Background information
- Origin: Bangkok, Thailand
- Genres: Rock; pop rock;
- Years active: 2013–present
- Labels: SRP Label (2016–2017); Gene Lab (2018–present);
- Members: Krit Jeerapattananuwong; Peerapon Iamjamrat; Thaythanan Wongpreechachok; Wisaruth Pratomsiripaisan;
- Past members: Kittimed Chanpanit

= Three Man Down =

Thai rock band

Three Man Down (ทรีแมนดาวน์) is a Thai pop rock band formed by students from the School of Communication Arts at Bangkok University in 2013. They are signed to Gene Lab, a subsidiary of GMM Music.

==History==
===2013–2018: Formation and first releases===
Three Man Down was formed in 2013 by Krit Jeerapattananuwong, Thaythanan Wongpreechachok (Thay), Peerapon Iamjamrat (Toon), and Kittimed Chanpanit (Ohm)—four friends who met at Bangkok University, initially playing rock music.

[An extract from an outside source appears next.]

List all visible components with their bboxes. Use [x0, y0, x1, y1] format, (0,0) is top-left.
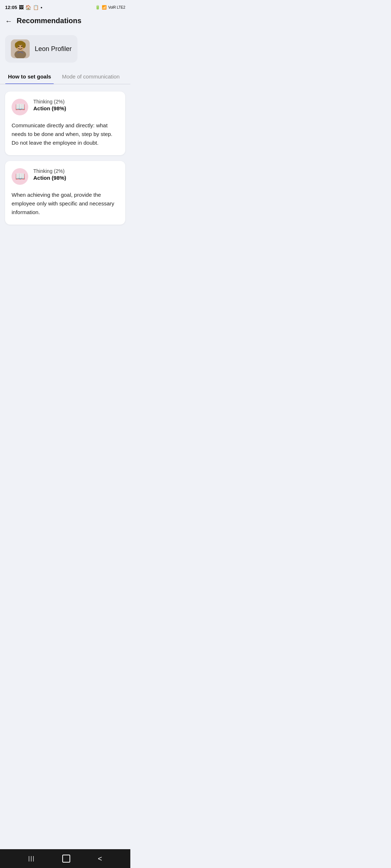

They performed in a number of music competitions before releasing their first single, "คำทำนาย", with a music video produced on a tight budget of just 20,000 THB. They later worked with SRP Label, releasing the songs "Hey Josh! (พรุ่งนี้ต้องลืมเธอ)" and "ของที่เธอไม่ต้องการ". However, the band struggled to establish a musical identity, leading to internal conflicts. Eventually, they collaborated with Soong Mattnimare, who became their producer and helped them refine their sound. They went on to release the tracks "Downtown Pop (อยากฟัง)" and "City (ข้างกัน)". Three Man Down continued releasing music independently until they competed in Band Lab, a talent search program initiated by Puntapol Prasarnrajkit (lead singer of Cocktail) under the newly established Gene Lab label. They won second place and signed a contract with Gene Lab.

===2018–2022: This City Won't Be Lonely Anymore===
In March 2021, Three Man Down released their debut album, This City Won't Be Lonely Anymore, which included the singles "ผ่านตา", "ตอนไม่ได้เจอ", "ทีมรอเธอ","ไปเถอะเธอ", and "ข้างกัน (City)" (feat. ออม TELEx TELExs). Their major breakthrough came with the song "ฝนตกไหม", which reached number one on Spotify, Apple Music, and JOOX. Their next hit, "ฝันถึงแฟนเก่า", also climbed to number one on Spotify and Apple Music. In late 2020, they released "ถ้าเธอรักฉันจริง", which again reached number one on Spotify, Apple Music, and JOOX.

===2022–2025: 28, III===
In July 2023, Three Man Down released their second studio album, 28, which marked a shift in both musical style and lyrical themes, highlighting the band's evolution.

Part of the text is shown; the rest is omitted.